According to comrade Gamini, comrade Rohana had a strong desire to be in direct contact with me, or for me to maintain some relationship with the party. Even on several occasions comrade Rohana had come to Colombo to have discussions with me, he says, even when financial rewards were offered for information on his whereabouts. The last Politburo meeting I attended was in January 1984 somewhere around Ja-Ela. One of the decisions taken there was to arrange a meeting with comrade Rohana to discuss my political issues once more. Accordingly, in early February I was taken to a rural area in Mathugama by comrade Amarasinghe on his motorbike. However, Comrade Rohana did not turn up at the discussion as expected. Meanwhile, I came to know that the member of Politburo comrade Rathnayaka had also left the party in October 1983 due to political issues similar to those of mine about the destination the party was heading.

I cannot think of any obstacles that existed then or afterwards if they wished to contact me, although no political initiative to contact me had been forthcoming. I clearly saw a marked change in the political direction and the forward vision of the party; the significant change being the refusal to recognize the right to self-determination. When the ruling elite wanted to block the path towards building a better and fairer future by shamelessly using chauvinist and racist positions, unfortunately even the JVP itself could not stay away from that process.

Even if there was a discussion between comrade Rohana and me, I suspect whether it could have led to a productive outcome. By then, the JVP had opportunistically surrendered themselves to racists and nationalists, even by sharing the same platform with them. Finally, this led to consolidating and entrenching in society nationalist and racist positions. Since the presidential election in 1982 and during the second armed uprising in 1987, the question why the party leadership was so inclined towards reactionary racist positions is an important subject matter that still needs to be discussed.
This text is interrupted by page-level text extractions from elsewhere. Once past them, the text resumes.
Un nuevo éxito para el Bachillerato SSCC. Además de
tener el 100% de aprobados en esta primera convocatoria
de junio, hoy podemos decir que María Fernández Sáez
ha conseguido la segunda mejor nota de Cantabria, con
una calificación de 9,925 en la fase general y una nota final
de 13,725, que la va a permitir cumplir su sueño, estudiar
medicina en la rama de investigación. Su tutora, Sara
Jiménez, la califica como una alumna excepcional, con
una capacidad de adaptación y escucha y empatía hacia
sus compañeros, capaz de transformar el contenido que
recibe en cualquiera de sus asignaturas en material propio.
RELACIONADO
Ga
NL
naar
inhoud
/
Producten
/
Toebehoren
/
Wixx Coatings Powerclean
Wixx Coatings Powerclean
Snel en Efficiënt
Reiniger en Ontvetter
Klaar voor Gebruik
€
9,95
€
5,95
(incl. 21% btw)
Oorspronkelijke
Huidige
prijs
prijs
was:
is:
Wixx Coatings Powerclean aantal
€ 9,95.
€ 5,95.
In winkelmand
Comrade Gamini’s statement that comrade Rohana had shown a strong desire to maintain direct contact with me or for me to maintain contact with the party is flawed. That is because of the slanderous attack the party launched against me when I tendered my letter of resignation. This sadly was not a new phenomenon. If one had a different political position to the one comrade Rohana held, hostility was a common response. Until I was released from detention in December 1983, the party maintained contacts with me through comrades Chitra and Daya Wanniarachchi. As soon as I tendered my letter of resignation the party launched various slanderous campaigns directed at me. Among those slanders were that I betrayed the party while being held in detention, that I surrendered to Catholic Action through comrade Chitra, and that I fled due to the fear of repression the state had launched against the party. Despite this hostility directed at me by the party, any actions of the bourgeois regime against the JVP did not gain my support at all.

When I bid farewell to the party in February 1984, my last request was to make my letter of resignation available for access to all members of the party. However, in light of the new political direction the party had adopted, it is not surprising that the party did not accede to my request. Thus, any democratic discussion regarding the issues I had raised in my resignation letter such as the party organisation, culture, political orientation and direction was scuttled. The issues I raised and the reasons why I left the party have come to light only recently.
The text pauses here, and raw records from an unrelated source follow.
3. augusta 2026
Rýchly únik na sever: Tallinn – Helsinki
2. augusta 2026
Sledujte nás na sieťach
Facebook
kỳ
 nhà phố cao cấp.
Since I wrote the article ‘Frozen Fire’ – Art and Political Reality, I saw for the first time in my political life, one or two comments maliciously implying that I betrayed the party by joining the UNP. I challenge those who make such comments to come up with concrete evidence and if none is forthcoming, for them to stop their slandering campaign. The only thing I could say to those who raise such allegations is that you have swallowed not a simple rope, but a giant one!